Steve James, chair of the Gloucestershire Police Federation, revealed in a tweet that 120 vouchers had been given out in three days.
He said: “Our force was able to obtain a number of food vouchers to help officers and staff struggling to make ends meet.
“Last week we gave out over 120 in three days.
“120 officers/staff who needed food vouchers to get by. In three days.
“A further 50 requests by Monday morning… #PayOurPolice”
A spokesperson for Gloucestershire Police said: “It is a shame anyone has to use food vouchers or foodbanks but, as our workforce reflects society, it is inevitable some of our staff will be affected.
“In line with other employers and as part of our supportive leadership and wellbeing approach, we wanted to do the right thing and support staff during this difficult time, which is why we made this offer.
“We asked staff most in need to come forward, such as those who have experienced unexpected costs, a significant change in personal circumstances or difficulties accessing foodbanks due to shift patterns.
“Police officer and staff pay awards are negotiated nationally but officers and staff are entitled to a fair pay rise, particularly in light of the work they have done alongside other emergency workers during the response to Covid.”
Home secretary Priti Patel was last month told to ‘put her money where her mouth is’ when she was confronted by police over concerns about pay.
At the Police Federation annual conference she was told officers across the country were using foodbanks.
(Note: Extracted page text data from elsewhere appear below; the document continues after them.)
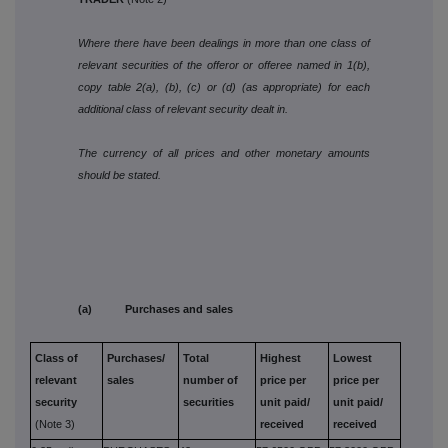
Where there have been dealings in more than one class of
relevant securities of the offeror or offeree named in 1(b),
copy table 2(a), (b), (c) or (d) (as appropriate) for each
additional class of relevant security dealt in.
The currency of all prices and other monetary amounts
should be stated.
(a) Purchases and sales
Class of
Purchases/
Total
Highest
Lowest
relevant
sales
number of
price per
price per
security
securities
unit paid/
unit paid/
(Note 3)
received
received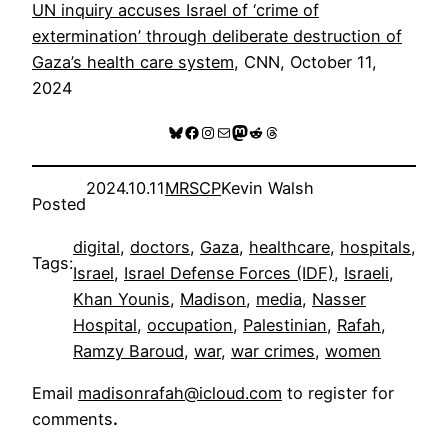
UN inquiry accuses Israel of ‘crime of
extermination’ through deliberate destruction of
Gaza’s health care system
, CNN, October 11,
2024
Bluesky
Facebook
Instagram
Mail
Mastodon
Reddit
Threads
2024.10.11
MRSCP
Kevin Walsh
Posted
digital
, 
doctors
, 
Gaza
, 
healthcare
, 
hospitals
, 
Tags:
Israel
, 
Israel Defense Forces (IDF)
, 
Israeli
, 
Khan Younis
, 
Madison
, 
media
, 
Nasser
Hospital
, 
occupation
, 
Palestinian
, 
Rafah
, 
Ramzy Baroud
, 
war
, 
war crimes
, 
women
Email
madisonrafah@icloud.com
to register for
comments
.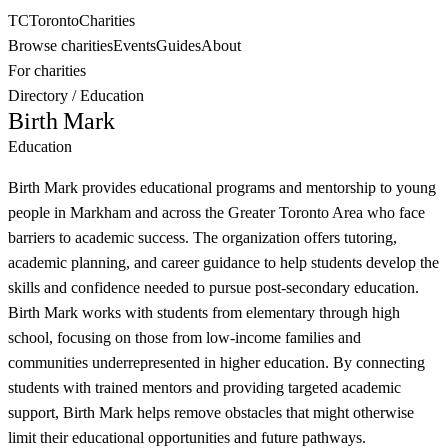
TC
Toronto
Charities
Browse charities
Events
Guides
About
For charities
Directory
/
Education
Birth Mark
Education
Birth Mark provides educational programs and mentorship to young
people in Markham and across the Greater Toronto Area who face
barriers to academic success. The organization offers tutoring,
academic planning, and career guidance to help students develop the
skills and confidence needed to pursue post-secondary education.
Birth Mark works with students from elementary through high
school, focusing on those from low-income families and
communities underrepresented in higher education. By connecting
students with trained mentors and providing targeted academic
support, Birth Mark helps remove obstacles that might otherwise
limit their educational opportunities and future pathways.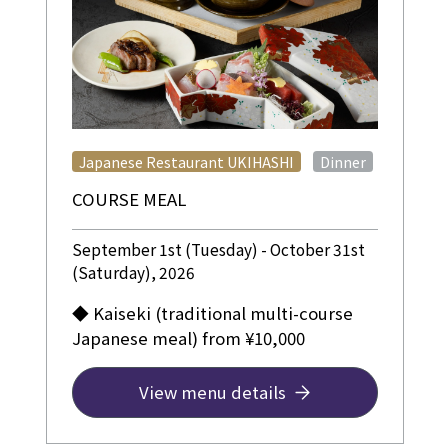
​ ​
Japanese Restaurant UKIHASHI
Dinner
COURSE MEAL
September 1st (Tuesday) - October 31st
(Saturday), 2026
◆ Kaiseki (traditional multi-course
Japanese meal) from ¥10,000
View menu details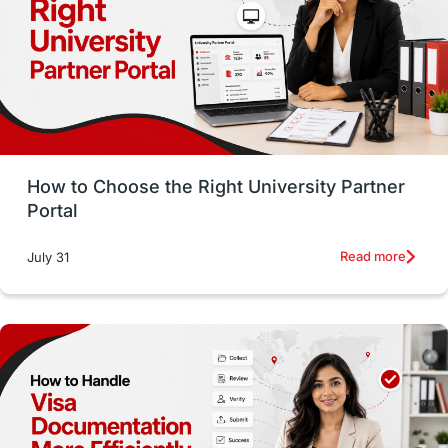
CELPIP
study in paris
Study in San Francisco
PR
Insights
Money Management
Career Development
How to Choose the Right University Partner
France
IELTS
Support Services
Portal
intakes
CAEL
Study in Sydney
Read more
July 31
Study in Dublin
High Pay
Money Matters
Accommodation
Employability Skills
Spain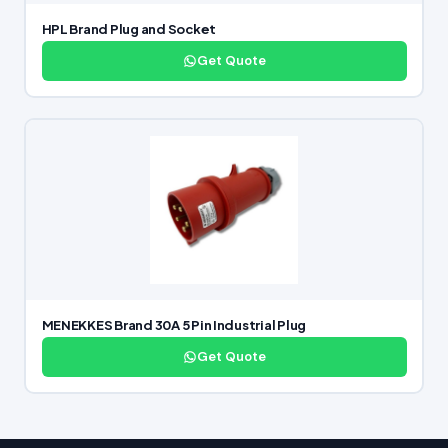
HPL Brand Plug and Socket
Get Quote
MENEKKES Brand 30A 5 Pin Industrial Plug
Get Quote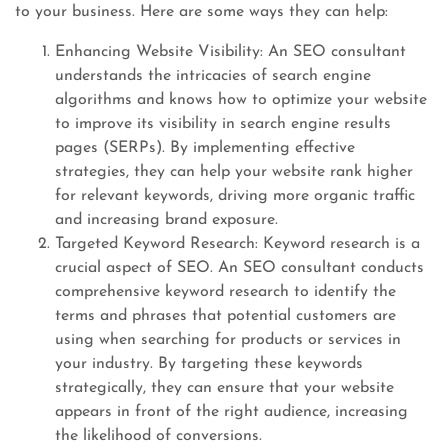
to your business. Here are some ways they can help:
Enhancing Website Visibility: An SEO consultant
understands the intricacies of search engine
algorithms and knows how to optimize your website
to improve its visibility in search engine results
pages (SERPs). By implementing effective
strategies, they can help your website rank higher
for relevant keywords, driving more organic traffic
and increasing brand exposure.
Targeted Keyword Research: Keyword research is a
crucial aspect of SEO. An SEO consultant conducts
comprehensive keyword research to identify the
terms and phrases that potential customers are
using when searching for products or services in
your industry. By targeting these keywords
strategically, they can ensure that your website
appears in front of the right audience, increasing
the likelihood of conversions.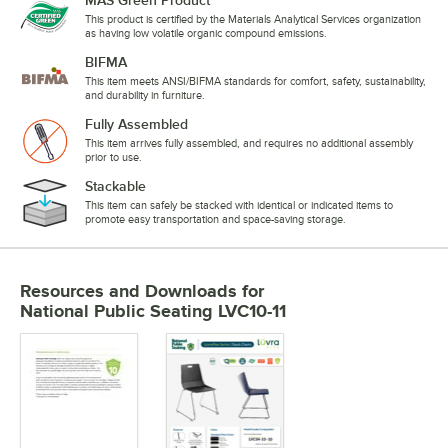
This product is certified by the Materials Analytical Services organization
as having low volatile organic compound emissions.
BIFMA
This item meets ANSI/BIFMA standards for comfort, safety, sustainability,
and durability in furniture.
Fully Assembled
This item arrives fully assembled, and requires no additional assembly
prior to use.
Stackable
This item can safely be stacked with identical or indicated items to
promote easy transportation and space-saving storage.
Resources and Downloads
for
National Public Seating LVC10-11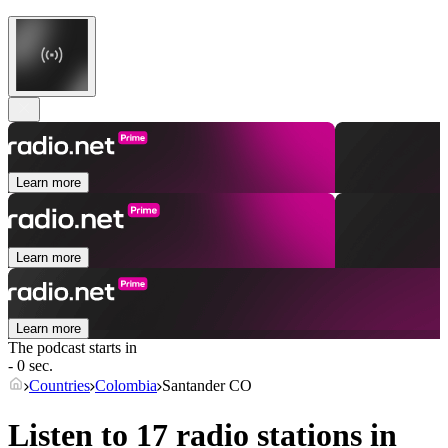
Learn more
Learn more
Learn more
The podcast starts in
- 0 sec.
Countries
Colombia
Santander CO
Listen to 17 radio stations in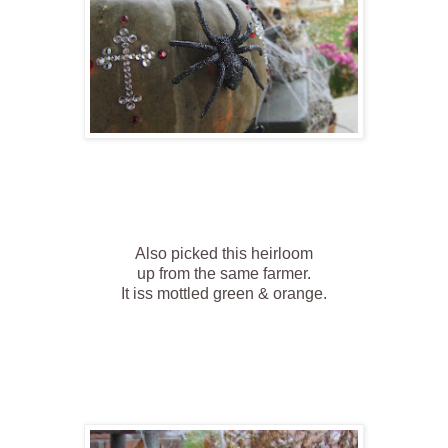
Also picked this heirloom
up from the same farmer.
It iss mottled green & orange.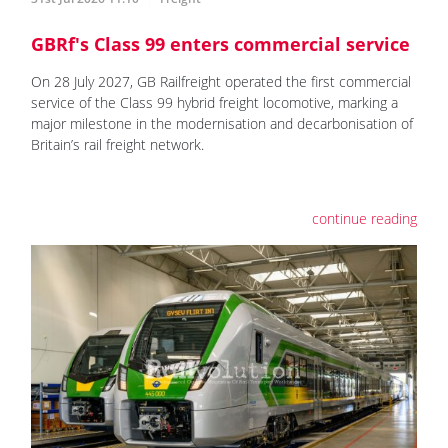
GBRf's Class 99 enters commercial service
On 28 July 2027, GB Railfreight operated the first commercial
service of the Class 99 hybrid freight locomotive, marking a
major milestone in the modernisation and decarbonisation of
Britain’s rail freight network.
continue reading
Last year the federation withdrew from the Police Remuneration Review Body, an independent system that sets salaries, after outrage over the Government’s decision to freeze pay for officers who earn more than £24,000.
By contrast, NHS staff were given a three per cent increase and firefighters and local government workers a 1.5 per cent rise.
In a Police Federation survey last year, 92 per cent of respondents from Gloucestershire Constabulary said they did not feel they are paid fairly for the stresses and strains they have within their job.
Ms Patel said that pay and conditions was something she was “committed” to working with the Federation on.